The Florida Health Information Exchange has worked hard to keep costs low by using open source components and a lean infrastructure. But along with all the other challenges that HIEs face, changing federal regulations are forcing it to adapt its software and figure out how to pay for it.
Program director Janet Hofmeister told Government Health IT that Florida was out front in developing its HIE, but the federal rules are "developed as we go."
Like other HIEs, it's focused on how to sustain the operation after initial funding runs out. Continuing to keep the cost of participation by physicians low by looking to payers and increasingly EHR vendors that it's bringing on board is a priority.
The organization is looking at a lot of different avenues to meet its annual sustainability budget of less than $2.5 million, Hofmeister said, but not at providing data mining or analytics services from the data exchanged. In fact, it purposefully created a structure without the central repository that would be otherwise be required.
"…Florida is a pretty conservative state and there was a lot of fear from the physicians that their data would be harvested and sold. Generally, the sense we get is that they feel strongly that the data is theirs, they want to keep control of it, and they don't want people having the ability to share it without their consent," Hofmeister said.
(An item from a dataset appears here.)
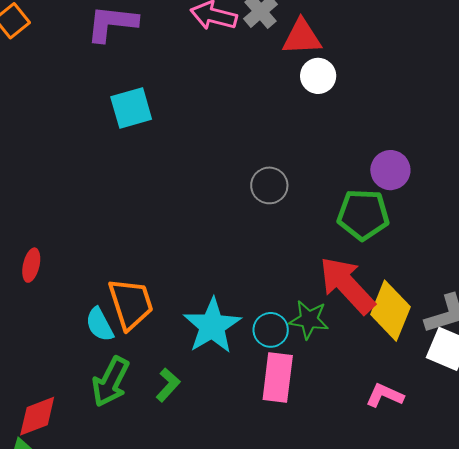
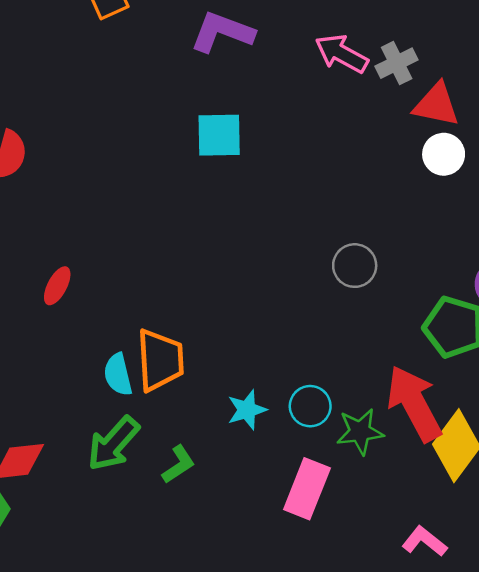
green star: (309, 320) -> (360, 432), turned -30
cyan star: (212, 326) -> (247, 410), size x0.6
cyan circle: (271, 330) -> (310, 406), moved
Security and privacy have to be handled at the point where the patient is seen, but to join the HIE, providers are required a specified level of security. The HIE also has developed its own security best practices that apply to both the Direct secure messaging side and the patient look-up side.
For the new year, among the HIE's challenges are ensuring it has the proper policy and governance in place and taking on the extra work to bring vendors on board.
HIEs must be able to show return on investment and key quality metrics to make a strong case for both adoption and investment at the local level, concluded a study published at Perspectives in Health Information Management.
In the FierceHealthIT eBook "Key Lessons in Health Information Exchange," Keith Kelly, vice president of professional services for the Indiana Health Information Exchange (IHIE), advises healthcare leaders to focus their sustainability efforts on providing services that healthcare organizations are willing to pay for. He warns that potential paying customers might not value services that are given away for free.
IHIE, the nation's longest-running statewide HIE, began with a fee-per-transaction model that flopped, but has found success in a subscription model. It's moving from a non-profit to a for-profit model that uses data for products and services, including retrospective analysis, clinical decision support and, eventually, predictive modeling.